Das Meme mit dem Hund, der inmitten lodernder Flammen vor einer Tasse Kaffee sitzt und „This is fine“ sagt, passt genau. Während die Brandmauer die Feuerwehrleute draußen hält, hat sich das Feuer längst in allen Innenräumen ausgebreitet.

„Deutsch sein heißt, eine Sache um ihrer selbst willen tun.“ Fiat murus ignis et pereat mundus.

JamesBond
1 Stunde her

„Unsere Regierung“ bekämpft mit allen Mitteln die arbeitende Bevölkerung, um die Brandmauer zu erhalten und unsere Steuergelder für jeden außer dem der arbeitet im Land (Stichwort Bürgergeld) und in aller Welt zu verteilen!
Die Liste wird länger und länger:
– höchstmögliche Steuer- und Abgabenlast
– Superpreise für Energie
– Abschaffung der Mitversicherung von Ehegatten
– Einschränkung der Meinungsfreiheit
– Einschränkung der unternehmerischen Freiheit
– Abzocke durch illegale Praktiken bei Steuerprüfungen
…..

Last edited 1 Stunde her by JamesBond
Sonny
1 Stunde her

In den umliegenden, europäischen Ländern scheint sich tatsächlich irgendetwas ähnliches wie Intelligenz durchzusetzen.
Bis aber die deutschen Wähler tatsächlich aufgewacht sind, gibt es hier nichts mehr zu retten.
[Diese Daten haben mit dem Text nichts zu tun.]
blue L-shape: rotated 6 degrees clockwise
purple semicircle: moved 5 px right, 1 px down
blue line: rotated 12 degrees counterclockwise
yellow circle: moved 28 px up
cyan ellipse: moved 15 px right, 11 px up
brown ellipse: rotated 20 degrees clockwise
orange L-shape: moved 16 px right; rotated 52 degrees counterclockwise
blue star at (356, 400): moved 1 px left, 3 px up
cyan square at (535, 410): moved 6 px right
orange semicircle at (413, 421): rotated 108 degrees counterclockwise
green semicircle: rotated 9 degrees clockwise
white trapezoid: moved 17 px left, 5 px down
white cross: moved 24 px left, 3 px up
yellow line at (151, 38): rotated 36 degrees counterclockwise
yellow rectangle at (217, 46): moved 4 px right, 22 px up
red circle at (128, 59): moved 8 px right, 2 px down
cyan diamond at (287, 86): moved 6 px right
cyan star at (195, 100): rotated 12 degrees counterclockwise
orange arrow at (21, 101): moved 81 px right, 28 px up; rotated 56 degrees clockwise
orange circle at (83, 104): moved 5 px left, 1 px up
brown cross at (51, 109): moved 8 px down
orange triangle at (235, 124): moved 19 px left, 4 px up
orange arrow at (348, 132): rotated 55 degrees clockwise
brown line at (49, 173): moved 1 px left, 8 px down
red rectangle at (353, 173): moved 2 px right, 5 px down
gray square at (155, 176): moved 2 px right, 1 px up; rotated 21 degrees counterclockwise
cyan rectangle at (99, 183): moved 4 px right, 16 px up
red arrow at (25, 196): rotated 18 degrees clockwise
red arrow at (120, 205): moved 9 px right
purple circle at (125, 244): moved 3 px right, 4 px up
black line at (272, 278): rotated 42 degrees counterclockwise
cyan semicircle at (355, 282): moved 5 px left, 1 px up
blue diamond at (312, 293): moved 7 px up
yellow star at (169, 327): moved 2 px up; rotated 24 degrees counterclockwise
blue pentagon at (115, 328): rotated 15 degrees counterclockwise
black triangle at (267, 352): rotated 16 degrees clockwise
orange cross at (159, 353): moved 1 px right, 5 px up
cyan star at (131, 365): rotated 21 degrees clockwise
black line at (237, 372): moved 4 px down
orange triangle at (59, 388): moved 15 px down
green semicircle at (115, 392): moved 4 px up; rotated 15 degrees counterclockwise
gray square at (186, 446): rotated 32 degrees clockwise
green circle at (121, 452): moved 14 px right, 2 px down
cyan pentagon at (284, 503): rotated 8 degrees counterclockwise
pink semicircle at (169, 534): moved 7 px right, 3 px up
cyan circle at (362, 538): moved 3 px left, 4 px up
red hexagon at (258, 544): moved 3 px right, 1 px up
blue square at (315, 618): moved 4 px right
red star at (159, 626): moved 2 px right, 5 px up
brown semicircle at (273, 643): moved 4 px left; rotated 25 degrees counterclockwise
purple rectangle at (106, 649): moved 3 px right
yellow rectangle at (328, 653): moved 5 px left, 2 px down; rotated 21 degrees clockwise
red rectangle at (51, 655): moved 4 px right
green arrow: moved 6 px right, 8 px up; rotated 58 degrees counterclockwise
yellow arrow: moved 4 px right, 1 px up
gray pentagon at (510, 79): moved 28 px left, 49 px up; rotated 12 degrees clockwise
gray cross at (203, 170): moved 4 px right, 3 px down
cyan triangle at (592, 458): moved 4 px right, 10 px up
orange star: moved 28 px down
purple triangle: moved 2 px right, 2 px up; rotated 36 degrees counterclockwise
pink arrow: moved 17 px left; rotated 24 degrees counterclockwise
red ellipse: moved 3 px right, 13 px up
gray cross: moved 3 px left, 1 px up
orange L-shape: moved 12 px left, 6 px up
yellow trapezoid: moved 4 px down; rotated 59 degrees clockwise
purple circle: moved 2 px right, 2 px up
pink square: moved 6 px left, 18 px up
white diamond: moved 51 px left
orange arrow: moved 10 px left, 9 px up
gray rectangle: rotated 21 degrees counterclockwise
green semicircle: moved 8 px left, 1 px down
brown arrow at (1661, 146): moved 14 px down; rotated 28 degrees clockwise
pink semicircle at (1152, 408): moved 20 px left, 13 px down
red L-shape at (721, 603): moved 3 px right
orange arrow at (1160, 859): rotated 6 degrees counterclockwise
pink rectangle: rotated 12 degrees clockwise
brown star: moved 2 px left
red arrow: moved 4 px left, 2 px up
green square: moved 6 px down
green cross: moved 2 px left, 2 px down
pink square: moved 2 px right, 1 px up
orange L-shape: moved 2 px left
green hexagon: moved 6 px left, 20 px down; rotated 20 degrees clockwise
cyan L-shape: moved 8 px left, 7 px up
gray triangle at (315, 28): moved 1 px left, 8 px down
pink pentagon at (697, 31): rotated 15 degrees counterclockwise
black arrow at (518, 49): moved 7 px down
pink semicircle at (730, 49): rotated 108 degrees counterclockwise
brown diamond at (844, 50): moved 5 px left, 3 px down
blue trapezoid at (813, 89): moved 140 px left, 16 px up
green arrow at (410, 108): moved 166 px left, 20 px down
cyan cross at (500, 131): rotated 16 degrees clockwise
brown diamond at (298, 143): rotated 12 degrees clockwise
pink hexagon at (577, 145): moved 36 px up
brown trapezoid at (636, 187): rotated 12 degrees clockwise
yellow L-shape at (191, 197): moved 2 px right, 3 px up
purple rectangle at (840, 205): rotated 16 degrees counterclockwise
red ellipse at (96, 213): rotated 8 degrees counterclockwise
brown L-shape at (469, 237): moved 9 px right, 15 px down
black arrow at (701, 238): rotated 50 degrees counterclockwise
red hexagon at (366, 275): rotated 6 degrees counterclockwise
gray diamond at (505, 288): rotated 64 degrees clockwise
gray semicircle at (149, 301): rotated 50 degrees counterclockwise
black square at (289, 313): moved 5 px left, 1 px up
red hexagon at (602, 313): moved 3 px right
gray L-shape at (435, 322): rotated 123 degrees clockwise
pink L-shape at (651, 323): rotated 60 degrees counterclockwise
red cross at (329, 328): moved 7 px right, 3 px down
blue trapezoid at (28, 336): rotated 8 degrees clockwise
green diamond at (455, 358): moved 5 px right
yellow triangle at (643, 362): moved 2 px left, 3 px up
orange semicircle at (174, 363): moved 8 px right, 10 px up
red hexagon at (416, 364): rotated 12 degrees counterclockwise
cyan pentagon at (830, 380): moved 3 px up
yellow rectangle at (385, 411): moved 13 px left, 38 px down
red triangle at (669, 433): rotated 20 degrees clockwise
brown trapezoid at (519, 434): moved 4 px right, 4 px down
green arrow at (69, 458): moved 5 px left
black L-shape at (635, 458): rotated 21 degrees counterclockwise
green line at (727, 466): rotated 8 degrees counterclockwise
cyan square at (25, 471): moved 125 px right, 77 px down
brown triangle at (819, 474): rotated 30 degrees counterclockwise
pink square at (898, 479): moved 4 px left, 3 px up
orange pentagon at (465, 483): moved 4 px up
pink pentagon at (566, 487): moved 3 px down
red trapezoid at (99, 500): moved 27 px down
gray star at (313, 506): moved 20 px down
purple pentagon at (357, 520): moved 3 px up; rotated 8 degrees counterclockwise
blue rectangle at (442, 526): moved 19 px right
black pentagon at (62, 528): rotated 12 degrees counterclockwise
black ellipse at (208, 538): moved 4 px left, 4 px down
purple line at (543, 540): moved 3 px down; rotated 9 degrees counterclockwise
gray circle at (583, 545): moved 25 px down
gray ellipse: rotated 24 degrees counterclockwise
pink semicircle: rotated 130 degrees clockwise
Dann sind sowieso nur noch „Aufräumkosten“ und Neuanfang angesagt.
Ich hoffe, es werden nach dem deutschen Totalzusammenbruch wieder etwas wie die Nürnberger Prozesse stattfinden. Angefangen mit einer Hauptangeklagten namens merkel und fortgesetzt bis zu diesem unsäglichen, heutigen Kanzlerdarsteller. Da gibt es Tausende, die auf die Anklagebank gehören.